Please return every line of the records below that contains the word "https".

__RECORDS SHOWN__
[Start of section]
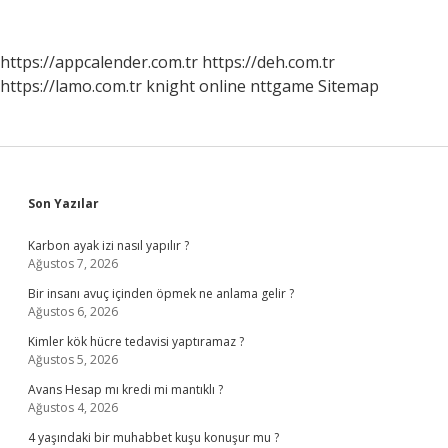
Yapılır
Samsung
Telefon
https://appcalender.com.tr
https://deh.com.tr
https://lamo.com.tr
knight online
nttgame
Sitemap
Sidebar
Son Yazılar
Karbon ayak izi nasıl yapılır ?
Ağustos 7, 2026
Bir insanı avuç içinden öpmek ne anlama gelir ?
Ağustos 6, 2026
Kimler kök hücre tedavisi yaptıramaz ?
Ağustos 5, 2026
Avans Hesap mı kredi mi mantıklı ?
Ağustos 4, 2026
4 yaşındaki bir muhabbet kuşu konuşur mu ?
[End of section]
__EXERCISE ANSWER__
https://appcalender.com.tr
https://deh.com.tr
https://lamo.com.tr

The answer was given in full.